■ DESCRIPTION OF THE TASK ■
Return an exact copy of the lines from the one holding "Output each element" to the end of the data, including both the starting and final lines. Leave the pictures out.

Dataset entries
================================

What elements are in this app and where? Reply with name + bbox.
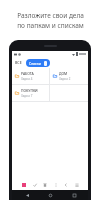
button[interactable]: РАБОТА (12, 68, 49, 84)
staticText: Разложите свои дела (17, 11, 84, 20)
staticText: РАБОТА (21, 71, 34, 76)
button[interactable]: Завершить (30, 180, 39, 189)
staticText: Задач: 7 (21, 94, 33, 98)
button[interactable]: Главный экран (41, 190, 59, 200)
staticText: Задач: 2 (59, 77, 71, 81)
button[interactable]: ВСЕ (14, 59, 23, 66)
button[interactable]: Назад (18, 190, 36, 200)
staticText: ДОМ (59, 71, 68, 76)
button[interactable]: Удалить (40, 180, 49, 189)
button[interactable]: Ещё (51, 180, 60, 189)
staticText: по папкам и спискам (17, 21, 84, 30)
button[interactable]: ДОМ (50, 68, 88, 84)
button[interactable]: Списки (26, 59, 50, 67)
button[interactable]: Отметить (19, 180, 28, 189)
button[interactable]: Назад (61, 180, 70, 189)
staticText: ПОКУПКИ (21, 88, 38, 93)
button[interactable]: ПОКУПКИ (12, 85, 49, 101)
staticText: Списки (29, 61, 44, 66)
button[interactable]: Недавние (65, 190, 83, 200)
staticText: ВСЕ (15, 60, 22, 65)
staticText: Задач: 4 (21, 77, 33, 81)
button[interactable]: Меню (72, 180, 81, 189)
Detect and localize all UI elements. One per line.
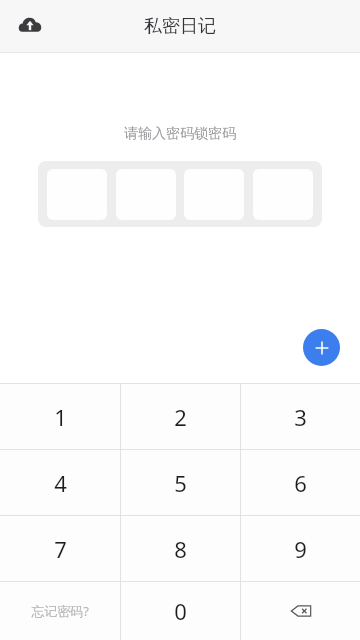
button[interactable]: 8 <box>121 516 240 581</box>
staticText: 2 <box>174 402 187 432</box>
staticText: 1 <box>54 402 67 432</box>
button[interactable]: 4 <box>0 450 120 515</box>
button[interactable]: 0 <box>121 582 240 640</box>
staticText: 忘记密码? <box>31 602 89 620</box>
staticText: 6 <box>294 468 307 498</box>
staticText: 9 <box>294 534 307 564</box>
staticText: 5 <box>174 468 187 498</box>
button[interactable]: 9 <box>241 516 360 581</box>
button[interactable]: Add new entry <box>303 329 340 366</box>
button[interactable]: 5 <box>121 450 240 515</box>
staticText: 8 <box>174 534 187 564</box>
staticText: 请输入密码锁密码 <box>124 125 236 143</box>
button[interactable]: 1 <box>0 384 120 449</box>
button[interactable]: Backup to cloud <box>8 4 52 48</box>
button[interactable]: 7 <box>0 516 120 581</box>
button[interactable]: 6 <box>241 450 360 515</box>
staticText: 0 <box>174 596 187 626</box>
button[interactable]: 2 <box>121 384 240 449</box>
button[interactable]: 忘记密码? <box>0 582 120 640</box>
staticText: 3 <box>294 402 307 432</box>
staticText: 私密日记 <box>144 15 216 38</box>
button[interactable]: 3 <box>241 384 360 449</box>
button[interactable]: Backspace <box>241 582 360 640</box>
staticText: 4 <box>54 468 67 498</box>
staticText: 7 <box>54 534 67 564</box>
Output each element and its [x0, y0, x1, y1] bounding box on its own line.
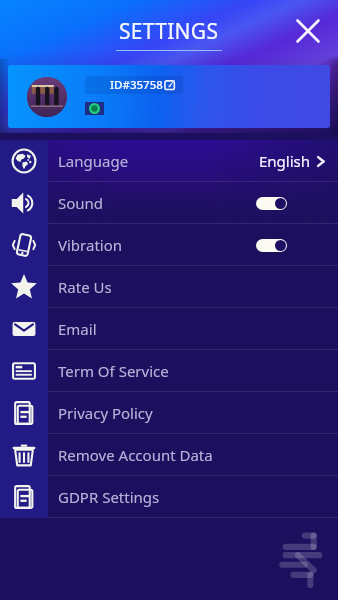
button[interactable]: Remove Account Data	[0, 434, 338, 476]
staticText: English	[259, 151, 311, 171]
button[interactable]: Term Of Service	[0, 350, 338, 392]
button[interactable]: Toggle	[256, 239, 287, 252]
staticText: SETTINGS	[119, 17, 219, 46]
button[interactable]: GDPR Settings	[0, 476, 338, 518]
button[interactable]: Language	[0, 140, 338, 182]
staticText: ID#35758	[110, 77, 163, 93]
button[interactable]: ID#35758	[8, 65, 330, 128]
button[interactable]: Vibration	[0, 224, 338, 266]
staticText: Sound	[58, 193, 104, 213]
staticText: GDPR Settings	[58, 487, 160, 507]
button[interactable]: Level badge	[85, 102, 104, 115]
staticText: Remove Account Data	[58, 445, 213, 465]
button[interactable]: ID#35758	[85, 76, 183, 94]
button[interactable]: Rate Us	[0, 266, 338, 308]
button[interactable]: Privacy Policy	[0, 392, 338, 434]
staticText: Rate Us	[58, 277, 112, 297]
staticText: Language	[58, 151, 129, 171]
staticText: Email	[58, 319, 97, 339]
button[interactable]: Sound	[0, 182, 338, 224]
staticText: Term Of Service	[58, 361, 169, 381]
staticText: Privacy Policy	[58, 403, 153, 423]
staticText: Vibration	[58, 235, 123, 255]
button[interactable]: Close	[292, 15, 324, 47]
button[interactable]: Email	[0, 308, 338, 350]
button[interactable]: Toggle	[256, 197, 287, 210]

================================

■ EXERCISE RESPONSE ■
Output each element and its [x0, y0, x1, y1] bounding box on its own line.
button[interactable]: Remove Account Data	[0, 434, 338, 476]
staticText: English	[259, 151, 311, 171]
button[interactable]: Term Of Service	[0, 350, 338, 392]
button[interactable]: Toggle	[256, 239, 287, 252]
staticText: SETTINGS	[119, 17, 219, 46]
button[interactable]: GDPR Settings	[0, 476, 338, 518]
button[interactable]: Language	[0, 140, 338, 182]
staticText: ID#35758	[110, 77, 163, 93]
button[interactable]: ID#35758	[8, 65, 330, 128]
button[interactable]: Vibration	[0, 224, 338, 266]
staticText: Sound	[58, 193, 104, 213]
staticText: GDPR Settings	[58, 487, 160, 507]
button[interactable]: Level badge	[85, 102, 104, 115]
staticText: Remove Account Data	[58, 445, 213, 465]
button[interactable]: ID#35758	[85, 76, 183, 94]
button[interactable]: Rate Us	[0, 266, 338, 308]
button[interactable]: Privacy Policy	[0, 392, 338, 434]
staticText: Rate Us	[58, 277, 112, 297]
staticText: Language	[58, 151, 129, 171]
staticText: Email	[58, 319, 97, 339]
button[interactable]: Sound	[0, 182, 338, 224]
staticText: Term Of Service	[58, 361, 169, 381]
staticText: Privacy Policy	[58, 403, 153, 423]
staticText: Vibration	[58, 235, 123, 255]
button[interactable]: Close	[292, 15, 324, 47]
button[interactable]: Email	[0, 308, 338, 350]
button[interactable]: Toggle	[256, 197, 287, 210]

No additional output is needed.